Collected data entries
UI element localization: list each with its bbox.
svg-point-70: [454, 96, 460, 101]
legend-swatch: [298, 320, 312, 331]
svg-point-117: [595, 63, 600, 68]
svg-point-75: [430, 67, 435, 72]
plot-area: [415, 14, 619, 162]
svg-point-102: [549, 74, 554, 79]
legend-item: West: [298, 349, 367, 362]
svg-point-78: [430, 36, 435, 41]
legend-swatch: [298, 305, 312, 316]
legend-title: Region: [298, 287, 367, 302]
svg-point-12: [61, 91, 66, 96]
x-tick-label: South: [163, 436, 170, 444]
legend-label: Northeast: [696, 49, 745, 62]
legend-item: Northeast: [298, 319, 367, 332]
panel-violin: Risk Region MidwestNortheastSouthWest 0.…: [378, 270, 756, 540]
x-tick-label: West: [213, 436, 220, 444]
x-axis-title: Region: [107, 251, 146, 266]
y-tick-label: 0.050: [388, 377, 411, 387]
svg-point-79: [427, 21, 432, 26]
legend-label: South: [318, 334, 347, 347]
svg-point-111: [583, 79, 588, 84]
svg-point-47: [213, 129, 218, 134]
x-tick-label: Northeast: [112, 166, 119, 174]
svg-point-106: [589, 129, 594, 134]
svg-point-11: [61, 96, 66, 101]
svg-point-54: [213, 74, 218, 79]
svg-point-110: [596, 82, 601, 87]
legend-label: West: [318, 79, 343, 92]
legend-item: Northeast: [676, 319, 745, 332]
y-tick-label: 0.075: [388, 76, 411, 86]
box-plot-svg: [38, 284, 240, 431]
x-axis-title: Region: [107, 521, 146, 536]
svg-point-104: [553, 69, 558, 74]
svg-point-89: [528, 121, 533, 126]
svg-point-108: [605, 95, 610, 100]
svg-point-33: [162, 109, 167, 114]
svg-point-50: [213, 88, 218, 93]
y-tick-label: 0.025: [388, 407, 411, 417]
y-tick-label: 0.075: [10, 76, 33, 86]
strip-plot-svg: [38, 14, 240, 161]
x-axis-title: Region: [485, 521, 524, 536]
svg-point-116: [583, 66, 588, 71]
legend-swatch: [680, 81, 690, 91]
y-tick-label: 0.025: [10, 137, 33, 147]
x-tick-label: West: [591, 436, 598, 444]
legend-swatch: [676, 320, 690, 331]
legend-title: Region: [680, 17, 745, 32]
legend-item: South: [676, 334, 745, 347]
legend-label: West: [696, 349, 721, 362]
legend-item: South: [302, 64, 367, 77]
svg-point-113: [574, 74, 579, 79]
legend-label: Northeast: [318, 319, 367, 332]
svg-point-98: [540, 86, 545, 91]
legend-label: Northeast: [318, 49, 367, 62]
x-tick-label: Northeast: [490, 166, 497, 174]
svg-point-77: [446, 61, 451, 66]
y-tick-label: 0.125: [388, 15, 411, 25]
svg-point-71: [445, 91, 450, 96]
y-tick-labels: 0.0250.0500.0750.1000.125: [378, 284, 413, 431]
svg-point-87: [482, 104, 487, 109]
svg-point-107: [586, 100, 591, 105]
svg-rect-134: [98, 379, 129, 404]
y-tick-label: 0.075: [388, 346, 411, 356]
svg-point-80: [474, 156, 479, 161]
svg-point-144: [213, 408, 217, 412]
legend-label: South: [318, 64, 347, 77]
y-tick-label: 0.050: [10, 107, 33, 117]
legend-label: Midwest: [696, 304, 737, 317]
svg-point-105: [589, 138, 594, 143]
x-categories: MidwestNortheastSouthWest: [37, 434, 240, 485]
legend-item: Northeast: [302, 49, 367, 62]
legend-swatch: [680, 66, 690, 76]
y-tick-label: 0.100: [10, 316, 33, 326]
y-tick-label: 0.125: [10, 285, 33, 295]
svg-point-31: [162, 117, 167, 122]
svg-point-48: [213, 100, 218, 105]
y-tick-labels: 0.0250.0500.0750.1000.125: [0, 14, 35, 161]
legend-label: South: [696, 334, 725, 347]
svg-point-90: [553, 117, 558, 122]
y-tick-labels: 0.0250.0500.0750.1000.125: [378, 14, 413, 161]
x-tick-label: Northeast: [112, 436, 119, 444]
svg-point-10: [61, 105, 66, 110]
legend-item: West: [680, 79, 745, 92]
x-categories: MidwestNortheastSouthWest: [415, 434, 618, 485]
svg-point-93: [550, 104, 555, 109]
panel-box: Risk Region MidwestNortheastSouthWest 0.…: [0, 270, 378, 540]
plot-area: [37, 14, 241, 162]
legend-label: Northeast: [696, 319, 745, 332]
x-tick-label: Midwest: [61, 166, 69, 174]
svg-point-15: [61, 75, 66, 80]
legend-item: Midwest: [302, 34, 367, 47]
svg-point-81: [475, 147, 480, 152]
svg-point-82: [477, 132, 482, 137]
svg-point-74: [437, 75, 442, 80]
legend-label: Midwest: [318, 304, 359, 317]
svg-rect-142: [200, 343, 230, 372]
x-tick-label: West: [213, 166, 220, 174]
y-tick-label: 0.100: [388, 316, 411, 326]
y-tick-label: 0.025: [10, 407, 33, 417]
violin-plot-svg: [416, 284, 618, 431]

What to work on>
If a line above holds the string "axis", copy it out.

Solution>
x-axis-title: Region: [107, 251, 146, 266]
x-axis-title: Region: [107, 521, 146, 536]
x-axis-title: Region: [485, 521, 524, 536]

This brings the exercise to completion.